30 Ağustos: Zaferin ve Maneviyatın Birlikteliği
Her yıl 30 Ağustos geldiğinde, sadece bir zaferi değil, aynı zamanda milletimizin azim ve kararlılığını da hatırlıyoruz. 1922’de Dumlupınar’da kazanılan bu zafer, yalnızca top ve tüfekle elde edilmedi; gönüllerdeki inanç, vatan sevgisi ve bağımsızlık iradesiyle taçlandı.
Zafer Bayramı, askeri başarıların ötesinde, bir milletin ruhunun yükselişini simgeler. Her bir karış toprağı, kahramanlık hikayeleriyle doludur; her bir kahraman, özgürlüğün ne kadar kıymetli olduğunu bizlere anlatır. Bugün bizler, bu manevi mirası anlamak ve yaşatmakla yükümlüyüz.

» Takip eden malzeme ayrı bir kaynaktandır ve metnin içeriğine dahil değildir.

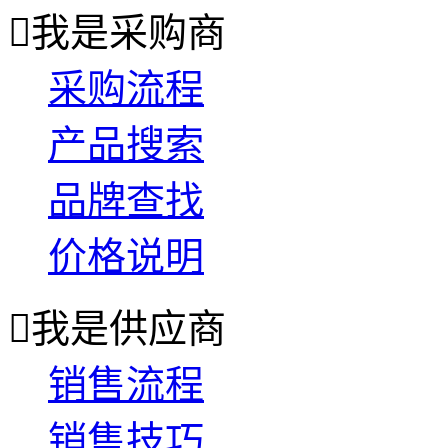

我是采购商
采购流程
产品搜索
品牌查找
价格说明

我是供应商
销售流程
销售技巧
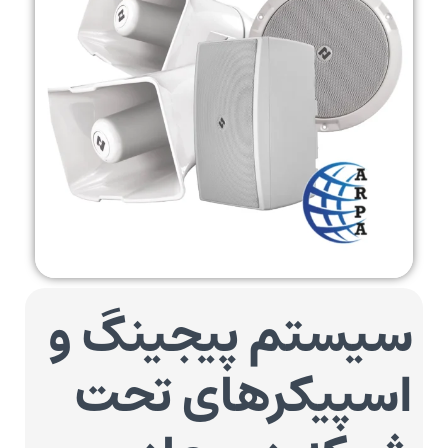
سیستم پیجینگ و
اسپیکرهای تحت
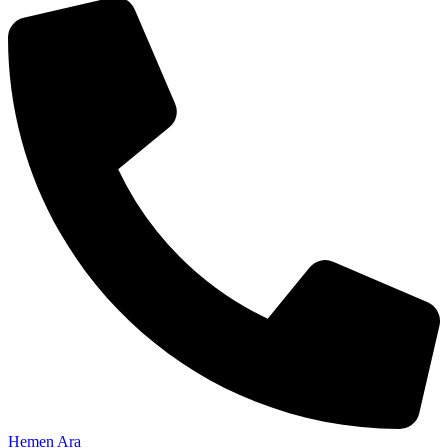
Hemen Ara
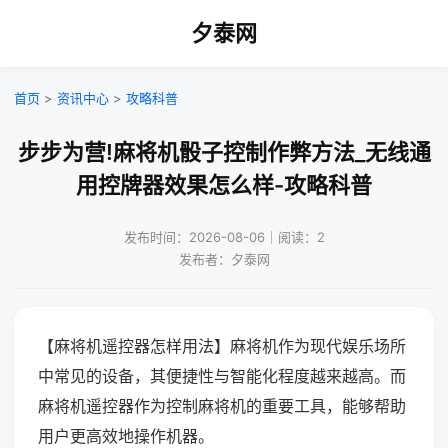
夕泰网
首页
>
资讯中心
>
攻略科普
步步为营!麻将机骰子控制作弊方法_无线通
用控牌器效果怎么样-攻略科普
发布时间：2026-08-06｜阅读：2
发布者：夕泰网
【麻将机遥控器怎样用法】麻将机作为现代娱乐场所
中常见的设备，其便捷性与智能化程度越来越高。而
麻将机遥控器作为控制麻将机的重要工具，能够帮助
用户更高效地操作机器。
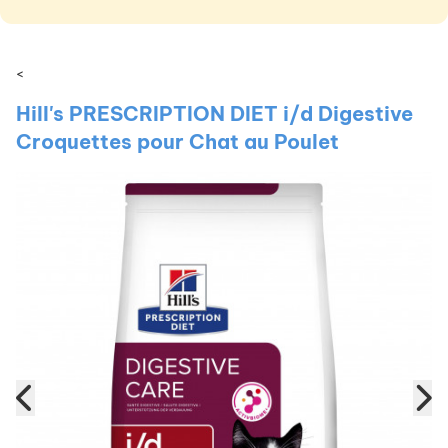
<
Hill's PRESCRIPTION DIET i/d Digestive
Croquettes pour Chat au Poulet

Düşünürsek, zafer sadece kazanılan savaş değildir. O, aynı zamanda birlik ve beraberlik içinde kenetlenmeyi, zorluklara karşı yılmadan mücadele etmeyi de ifade eder. 30 Ağustos, işte bu ruhun yılmaz bir simgesidir. Çocuklarımıza, gençlerimize bu günün sadece bir resmi tatil olmadığını anlatmak, tarihimizin manevi değerlerini aktarmak en büyük sorumluluğumuzdur.

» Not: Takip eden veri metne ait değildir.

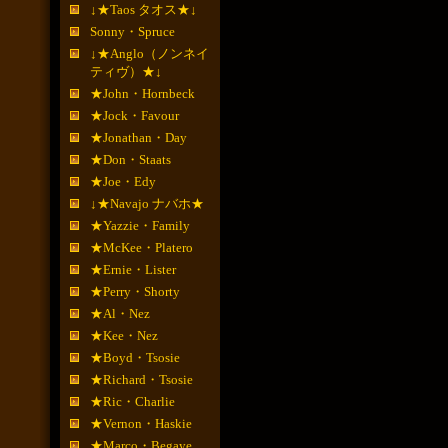
↓★Taos タオス★↓
Sonny・Spruce
↓★Anglo（ノンネイ
ティヴ）★↓
★John・Hornbeck
★Jock・Favour
★Jonathan・Day
★Don・Staats
★Joe・Edy
↓★Navajo ナバホ★
★Yazzie・Family
★McKee・Platero
★Ernie・Lister
★Perry・Shorty
★Al・Nez
★Kee・Nez
★Boyd・Tsosie
★Richard・Tsosie
★Ric・Charlie
★Vernon・Haskie
★Marco・Begaye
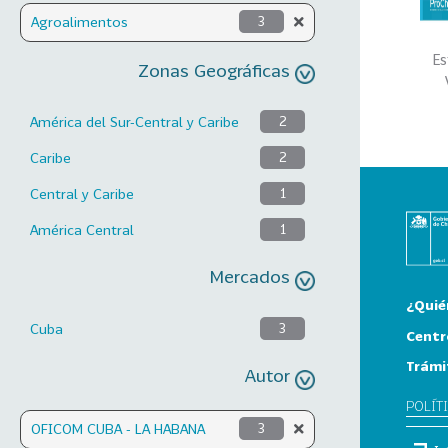
Agroalimentos
3
Es
Zonas Geográficas
América del Sur-Central y Caribe
2
Caribe
2
Central y Caribe
1
América Central
1
Mercados
¿Quié
Cuba
3
Centr
Trámi
Autor
POLÍT
OFICOM CUBA - LA HABANA
3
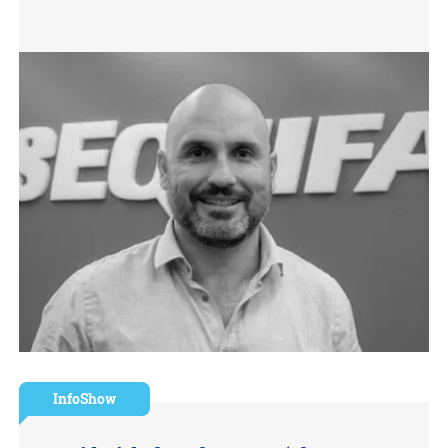
InfoShow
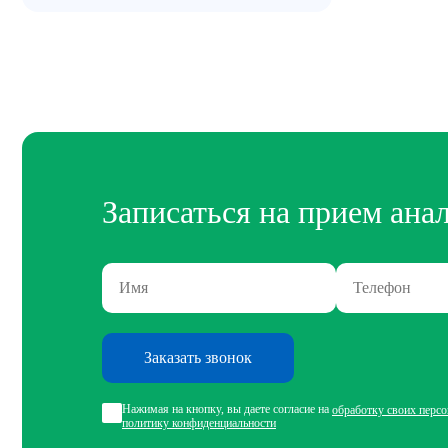
Записаться на прием ана
Заказать звонок
Нажимая на кнопку, вы даете согласие на
обработку своих перс
политику конфиденциальности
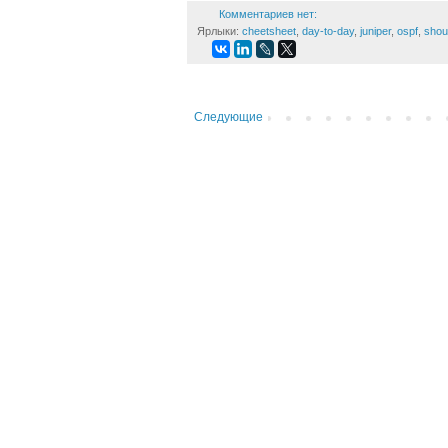
Комментариев нет:
Ярлыки:
cheetsheet
,
day-to-day
,
juniper
,
ospf
,
shou
Следующие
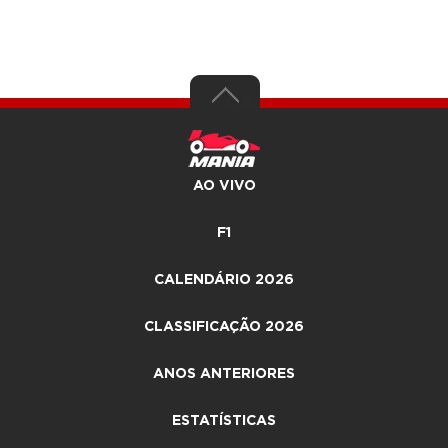
AO VIVO
F1
CALENDÁRIO 2026
CLASSIFICAÇÃO 2026
ANOS ANTERIORES
ESTATÍSTICAS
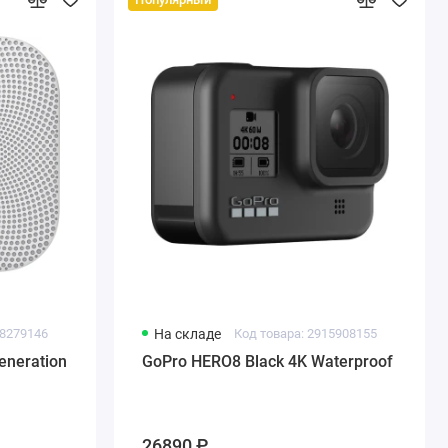
18279146
На складе
Код товара: 2915908155
eneration
GoPro HERO8 Black 4K Waterproof
26890 ₽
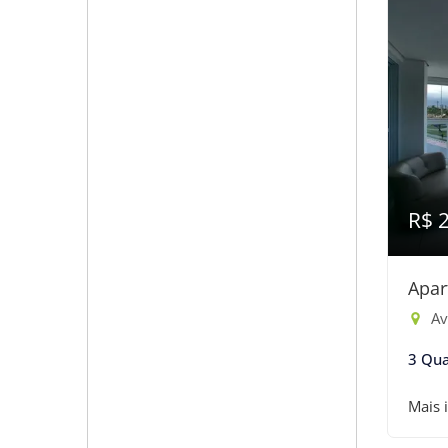
R$ 
Apar
Av
3 Qua
Mais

Bugün, zaferin coşkusunu kutlarken, aynı zamanda şehitlerimizi saygıyla rahmetle anıyor, onların emanetine sahip çıkacağımıza dair içten bir söz veriyoruz.
30 Ağustos, sadece geçmişin hatırlanması değil; geleceğe umut ve inançla bakmanın da sembolüdür.
Ne mutlu bize ki, böylesine güçlü bir manevi mirasa sahibiz. Ne mutlu Türk milletine!
Ne Mutlu Türküm Diyene.
Saygılarımla.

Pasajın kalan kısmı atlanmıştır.